Embodiments of the present disclosure may also leverage the token to open a Genomic-Vault and trigger action(s) in the cloud. As one example, a single token may be used to generate a report at branded Kiosks (e.g., a branded kiosk at a particular store may scan a user's token and present a PGx report, which is sent to the user's doctor, pharmacist, and/or the user. In another example, a single token may be used to authorize a release of genomic data to a clinical trial/research study/ancestry pool. In another example, a single token may be used to find relatives near a particular user (who have released their data to an ancestry pool). In another example, two tokens (e.g., male & female tokens) may be used to trigger an action. The two tokens may be used start an analysis that scans each person's genomes for disease risk markers that could affect their future children. Results of the analysis could be stored in health vault of both people, linked by their tokens. In another example, two or more tokens could be used to determine a relatedness of each token to all other tokens.

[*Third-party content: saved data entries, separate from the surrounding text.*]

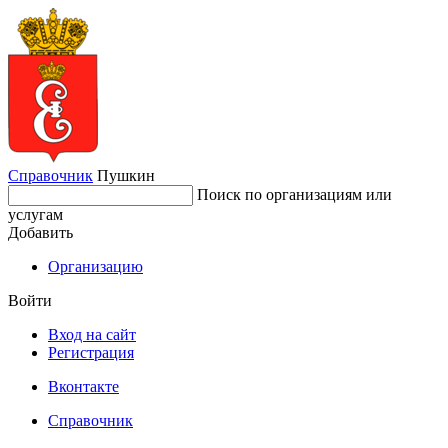
Справочник
Пушкин
Поиск по организациям или
услугам
Добавить
Организацию
Войти
Вход на сайт
Регистрация
Вконтакте
Справочник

In some embodiments, key markers may be encoded in a token to be acted upon at the client side. In an illustrative method: (1) server sends back pixel locations of “key markers” in shuffled pixel map; (2) client processes the data stored at those locations, then performs a specified action based on result; (3) No need to send result of client-side analysis back to server
It should be appreciated that key markers might include any/all of the following: male/female markers; ancestry markers; pharmacogenomic markers linked to toxicity/efficacy of a specific drug; cancer/disease risk markers; etc. User-specific or group-specific key markers could also be used. For instance, if a doctor believes a patient to be at elevated risk of cardio-related illnesses, then the doctor may request cardiotoxicity markers be added to that patient's token. The server could then retain the cardiotoxicity markers as part of the patient's token.

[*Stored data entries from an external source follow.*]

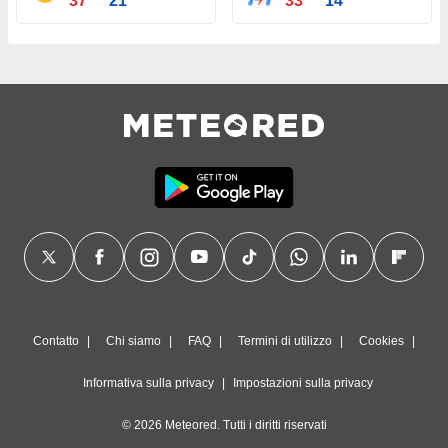
37°
21°
33°
14°
Contatto
Chi siamo
FAQ
Termini di utilizzo
Cookies
Informativa sulla privacy
Impostazioni sulla privacy
© 2026 Meteored. Tutti i diritti riservati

Unique client actions could also be facilitated. Illustrative client actions could include any number of the following: discounts/promotions for people with a given ancestry (e.g., St Patty's Day for people of Irish ancestry); adjust drug dosage and/or avoid certain drugs based on PGx markers (e.g. Doc/pharmacist scans token); low level security by way of performing identity verification. As an example, the token may be used to validate whether the holder of the token exhibits certain characteristics (e.g., is holder of token=Asian Female?).

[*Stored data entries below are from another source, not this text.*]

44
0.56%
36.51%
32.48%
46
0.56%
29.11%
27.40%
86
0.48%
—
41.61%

It may also be possible to provide customizable user- or group-specific key markers. In this situation, the meaning of a customized key marker may only be known to the user or the group and may be unknown by the server or any other entity.
It should be appreciated that any combination of processes depicted and described herein can be performed without departing from the scope of the present disclosure. Alternatively or additionally, any number of other authentication or verification processes can be developed by combining various portions or sub-steps of the described authentication processes without departing from the scope of the present disclosure.
Specific details were given in the description to provide a thorough understanding of the embodiments. However, it will be understood by one of ordinary skill in the art that the embodiments may be practiced without these specific details. For example, well-known circuits, processes, algorithms, structures, and techniques have been shown without unnecessary detail in order to avoid obscuring the embodiments.